Selasa, 12 Januari 2010

JADI KAMERAMEN

Jadi kameramen

Kameramen atau yang biasa disebut tukang shooting oleh orang desa, adalah orang yang tudanya menyoting. Atau mengambil gambar. Atau tukang dokumentasi. Atau dokumentator. Atau orang kurang kerjaan yang sengaja nyari uang karena nggak ada pekerjaan. Atau mahasiswa yang nggak lulus lulus seperti aku.

Tadi pagi, sekitar jam 7 sampai jam 9, yang berarti hari Selasa 12 januari 2010, aku sempat jadi kameramen. Dimintai bantuan seorang teman UNS, anak FKIP jurusan pendiikan luar biasa. Aku berada di satu yayasan yang mengelola anak-anak luar biasa. Entah apa makna kata luar biasa disini. Mungkin anak atau cucu para superhero sekolah disini. Atau keturunan para Ksatria dari Jawa yang sakti mandraguna.
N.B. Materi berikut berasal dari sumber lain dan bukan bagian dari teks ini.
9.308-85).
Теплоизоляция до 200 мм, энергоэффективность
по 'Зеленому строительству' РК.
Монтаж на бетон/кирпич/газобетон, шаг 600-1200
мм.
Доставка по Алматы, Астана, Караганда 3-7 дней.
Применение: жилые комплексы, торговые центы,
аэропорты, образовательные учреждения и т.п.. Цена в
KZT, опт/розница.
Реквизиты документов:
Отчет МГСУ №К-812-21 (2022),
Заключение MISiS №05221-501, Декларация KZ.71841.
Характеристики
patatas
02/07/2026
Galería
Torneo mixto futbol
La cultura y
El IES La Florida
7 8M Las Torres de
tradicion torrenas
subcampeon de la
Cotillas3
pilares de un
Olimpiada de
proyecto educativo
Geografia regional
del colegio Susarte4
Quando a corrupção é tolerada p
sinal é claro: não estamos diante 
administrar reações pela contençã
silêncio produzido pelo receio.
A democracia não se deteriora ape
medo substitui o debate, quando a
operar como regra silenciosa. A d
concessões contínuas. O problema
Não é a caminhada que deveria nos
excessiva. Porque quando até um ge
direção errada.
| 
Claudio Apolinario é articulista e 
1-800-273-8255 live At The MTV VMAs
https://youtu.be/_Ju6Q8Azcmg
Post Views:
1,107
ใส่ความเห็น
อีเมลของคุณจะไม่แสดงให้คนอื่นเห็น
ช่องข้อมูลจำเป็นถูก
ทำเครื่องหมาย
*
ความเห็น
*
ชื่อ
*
Wateper. Aku lebih memilih menjalankan tugasku dengan sebaik-baiknya. Jadi mesin. Jadi robot. Karena setahuku ada beberapa peraturan yang tak pernah ditulis untuk jadi kameramen.

1. Harus bisa mengatur nafas dengan baik. Apalagi untuk orang-orang amatir seperti aku. Jangan sampai hasil rekamannya nanti berisi deru nafas.
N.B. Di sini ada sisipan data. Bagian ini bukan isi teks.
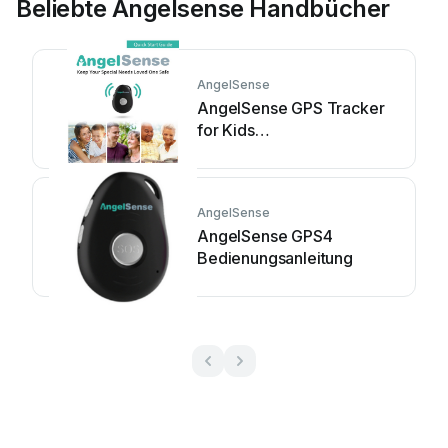
Beliebte Angelsense Handbücher
AngelSense
AngelSense GPS Tracker
for Kids
Bedienungsanleitung
AngelSense
AngelSense GPS4
Bedienungsanleitung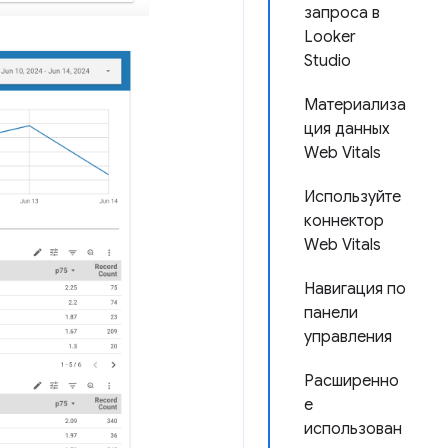
запроса в
Looker
Studio
Материализа
ция данных
Web Vitals
Используйте
коннектор
Web Vitals
Навигация по
панели
управления
Расширенно
е
использован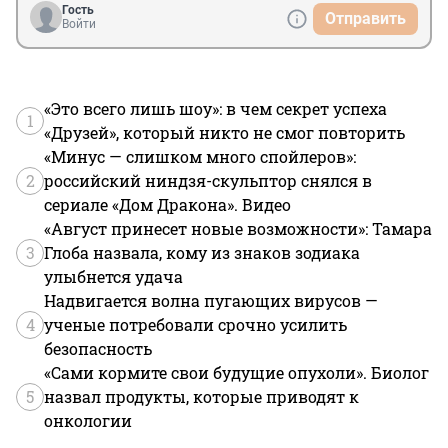
Гость
Отправить
Войти
«Это всего лишь шоу»: в чем секрет успеха
1
«Друзей», который никто не смог повторить
«Минус — слишком много спойлеров»:
2
российский ниндзя-скульптор снялся в
сериале «Дом Дракона». Видео
«Август принесет новые возможности»: Тамара
3
Глоба назвала, кому из знаков зодиака
улыбнется удача
Надвигается волна пугающих вирусов —
4
ученые потребовали срочно усилить
безопасность
«Сами кормите свои будущие опухоли». Биолог
5
назвал продукты, которые приводят к
онкологии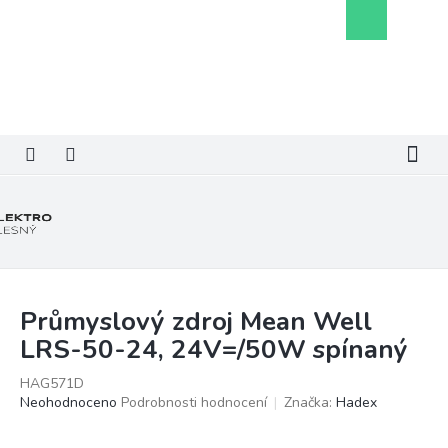
Přejít
Nákupní
na
košík
obsah
Průmyslový zdroj Mean Well
LRS-50-24, 24V=/50W spínaný
HAG571D
Průměrné
Neohodnoceno
Podrobnosti hodnocení
Značka:
Hadex
hodnocení
produktu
2. Tenang. Sabar. Karena dua hal ini bisa mengurangi guncangan. Gambar bisa sedikit bagus. Sedikit.

3. Pergelangan tangan harus kuat. Apalagi untuk kameramen miskin seperti aku. Tidak ada tripot. Maka gunakanlah alat seadanya. Ada meja, pakai meja. Ada kursi, pakai kursi. Tak ada semuanya, pakai saja tubuhmu.
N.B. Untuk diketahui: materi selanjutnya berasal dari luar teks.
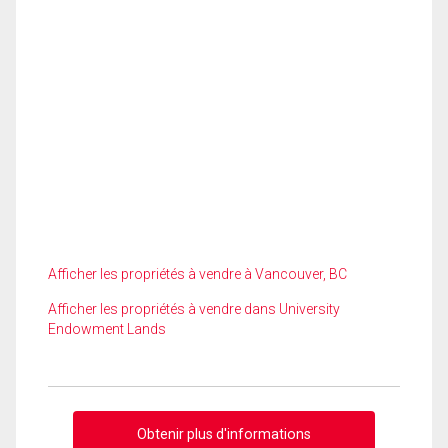
Afficher les propriétés à vendre à Vancouver, BC
Afficher les propriétés à vendre dans University
Endowment Lands
Obtenir plus d'informations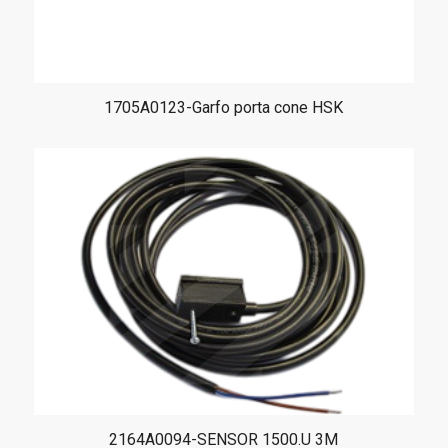
1705A0123-Garfo porta cone HSK
2164A0094-SENSOR 1500.U 3M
4. Jangan banyak memainkan zoom, karena gambar bisa tidak enak dilihat.

Tapi tadi pagi aku melanggar itu semua. Aku terfokus pada manusia-manusia ajaib kekasih para Tuhan. Ada yang selalu bersholawat. Ada juga yang galaknya minta ampun. Tapi satu hal yang pasti mereka menjalani hidup ini penuh dengan ketulusan.

Terkadang enak juga sekolah disana. Sekolahnya bebas. Tak banyak aturan. Jika tak banyak aturan mungkin juga tak banyak pelanggaran. Lho ini kan mau ngomong soal kameramen?